Water, Sanitation and Hygiene: 10 Reasons WASH is a Pathway to Gender Equality and the Empowerment of Women and Girls
On June, 9, 2017, the Government of Canada released its Feminist International Assistance Policy (FIAP) to advance gender equality and the empowerment of women and girls.
Water, Sanitation & Hygiene: A pathway to realizing gender equality and the empowerment of women and girls, a position paper developed by the Canadian water, sanitation and hygiene sector (WASH), illustrates how WASH is a critical pathway to transforming gender relations and supporting women and girls as agents of change to lead healthy lives and participate in social, economic and political activity.
The effects of a lack of clean water and decent toilets are felt most by women and girls.
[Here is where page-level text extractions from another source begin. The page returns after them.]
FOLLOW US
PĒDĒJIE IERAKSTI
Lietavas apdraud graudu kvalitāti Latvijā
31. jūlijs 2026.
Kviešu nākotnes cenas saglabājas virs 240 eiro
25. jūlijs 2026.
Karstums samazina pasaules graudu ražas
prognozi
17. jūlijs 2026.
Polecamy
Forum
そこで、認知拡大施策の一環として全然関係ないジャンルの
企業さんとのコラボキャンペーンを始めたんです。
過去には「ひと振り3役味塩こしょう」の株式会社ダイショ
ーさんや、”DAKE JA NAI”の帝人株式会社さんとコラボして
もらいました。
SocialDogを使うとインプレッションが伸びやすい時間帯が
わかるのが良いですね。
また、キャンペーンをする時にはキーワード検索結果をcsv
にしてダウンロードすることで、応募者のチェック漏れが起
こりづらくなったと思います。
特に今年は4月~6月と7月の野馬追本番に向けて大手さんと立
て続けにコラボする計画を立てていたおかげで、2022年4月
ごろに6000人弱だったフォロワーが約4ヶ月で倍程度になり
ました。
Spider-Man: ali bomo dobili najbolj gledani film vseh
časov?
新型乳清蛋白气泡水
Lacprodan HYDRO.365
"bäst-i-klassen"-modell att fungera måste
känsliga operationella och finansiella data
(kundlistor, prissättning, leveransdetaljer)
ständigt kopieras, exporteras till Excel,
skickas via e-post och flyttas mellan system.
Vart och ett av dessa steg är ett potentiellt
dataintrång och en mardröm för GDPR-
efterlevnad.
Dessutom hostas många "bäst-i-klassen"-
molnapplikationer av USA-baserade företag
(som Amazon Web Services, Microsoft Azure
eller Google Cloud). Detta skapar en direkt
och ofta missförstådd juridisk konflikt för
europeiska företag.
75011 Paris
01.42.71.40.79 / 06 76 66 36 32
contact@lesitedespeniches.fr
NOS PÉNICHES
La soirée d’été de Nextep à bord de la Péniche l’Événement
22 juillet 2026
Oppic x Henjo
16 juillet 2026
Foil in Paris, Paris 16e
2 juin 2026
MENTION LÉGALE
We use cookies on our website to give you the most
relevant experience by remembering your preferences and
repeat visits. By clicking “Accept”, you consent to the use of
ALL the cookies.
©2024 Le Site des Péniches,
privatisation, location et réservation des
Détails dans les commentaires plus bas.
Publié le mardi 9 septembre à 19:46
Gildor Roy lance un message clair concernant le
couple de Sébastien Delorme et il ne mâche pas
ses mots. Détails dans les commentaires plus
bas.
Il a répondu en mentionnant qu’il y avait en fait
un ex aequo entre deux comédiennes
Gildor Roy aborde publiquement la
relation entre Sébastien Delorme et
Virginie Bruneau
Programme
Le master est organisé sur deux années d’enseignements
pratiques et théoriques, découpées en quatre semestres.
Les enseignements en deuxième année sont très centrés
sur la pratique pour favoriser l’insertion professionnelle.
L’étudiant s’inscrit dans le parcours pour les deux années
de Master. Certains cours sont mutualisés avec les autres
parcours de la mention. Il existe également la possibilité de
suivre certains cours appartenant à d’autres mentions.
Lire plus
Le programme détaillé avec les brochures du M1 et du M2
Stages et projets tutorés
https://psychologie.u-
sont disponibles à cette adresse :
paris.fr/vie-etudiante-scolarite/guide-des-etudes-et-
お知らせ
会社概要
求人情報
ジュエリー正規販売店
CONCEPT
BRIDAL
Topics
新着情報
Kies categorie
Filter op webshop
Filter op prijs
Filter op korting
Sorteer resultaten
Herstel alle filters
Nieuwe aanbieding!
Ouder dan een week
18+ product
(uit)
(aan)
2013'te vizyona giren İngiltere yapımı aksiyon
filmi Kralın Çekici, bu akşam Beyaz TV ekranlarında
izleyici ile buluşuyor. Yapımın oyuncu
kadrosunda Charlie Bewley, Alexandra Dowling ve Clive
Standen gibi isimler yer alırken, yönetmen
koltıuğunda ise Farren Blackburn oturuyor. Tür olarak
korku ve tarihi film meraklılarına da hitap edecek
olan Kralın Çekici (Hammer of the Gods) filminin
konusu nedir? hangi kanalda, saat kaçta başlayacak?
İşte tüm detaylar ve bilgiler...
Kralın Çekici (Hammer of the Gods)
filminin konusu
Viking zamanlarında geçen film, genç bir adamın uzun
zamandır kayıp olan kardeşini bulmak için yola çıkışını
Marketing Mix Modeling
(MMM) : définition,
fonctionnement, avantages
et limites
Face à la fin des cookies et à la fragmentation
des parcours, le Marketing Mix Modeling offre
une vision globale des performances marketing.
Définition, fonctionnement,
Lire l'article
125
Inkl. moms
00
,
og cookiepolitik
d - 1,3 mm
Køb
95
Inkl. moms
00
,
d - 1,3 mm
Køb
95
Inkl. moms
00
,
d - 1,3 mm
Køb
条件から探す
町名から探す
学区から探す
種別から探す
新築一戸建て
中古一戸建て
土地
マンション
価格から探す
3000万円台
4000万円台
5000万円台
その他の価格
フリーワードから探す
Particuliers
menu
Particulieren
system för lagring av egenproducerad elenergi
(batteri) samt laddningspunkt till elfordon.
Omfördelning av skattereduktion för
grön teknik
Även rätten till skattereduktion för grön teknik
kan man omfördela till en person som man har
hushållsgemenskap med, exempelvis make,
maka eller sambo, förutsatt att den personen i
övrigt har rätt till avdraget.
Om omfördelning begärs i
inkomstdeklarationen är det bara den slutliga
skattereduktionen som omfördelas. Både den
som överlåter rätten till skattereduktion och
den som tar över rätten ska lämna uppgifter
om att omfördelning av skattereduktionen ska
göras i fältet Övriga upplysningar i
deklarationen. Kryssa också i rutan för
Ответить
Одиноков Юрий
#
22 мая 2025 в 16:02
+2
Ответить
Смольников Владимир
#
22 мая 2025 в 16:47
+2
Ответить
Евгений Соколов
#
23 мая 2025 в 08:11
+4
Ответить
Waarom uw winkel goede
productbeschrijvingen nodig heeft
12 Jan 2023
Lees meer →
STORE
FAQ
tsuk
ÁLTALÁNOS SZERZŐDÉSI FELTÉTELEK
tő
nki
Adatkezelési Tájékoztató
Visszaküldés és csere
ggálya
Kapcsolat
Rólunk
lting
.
Investing in WASH is critical to fulfilling basic human needs and realizing the health and rights of women and girls.
The 10 reasons are as follows:
Women and girls are empowered when they have control over the resources to meet their WASH needs and participate in the provision of WASH services.
WASH is a pillar of public health.
WASH is a determining factor for nutrition outcomes.
Investments in WASH contribute to reducing sexual and gender-based violence.
Investments in WASH reduce the burden of unpaid work on women and girls, and facilitate participation in education, employment, leisure activities and decision-making.
Appropriate water and sanitation facilities in schools leads to better education and health outcomes for girls and boys and supports girls’ menstrual hygiene management.
Water and sanitation services provide economic opportunities for women.
WASH is an important entry point to build national and local government capacity to meet the needs of women and girls.
WASH services are critical for meeting the basic needs of women and girls in humanitarian and fragile contexts.
The impact of climate change will increasingly test the resilience of sanitation systems and the availability of safe water owing to floods, droughts and extreme weather patterns, impacting vulnerable communities around the world.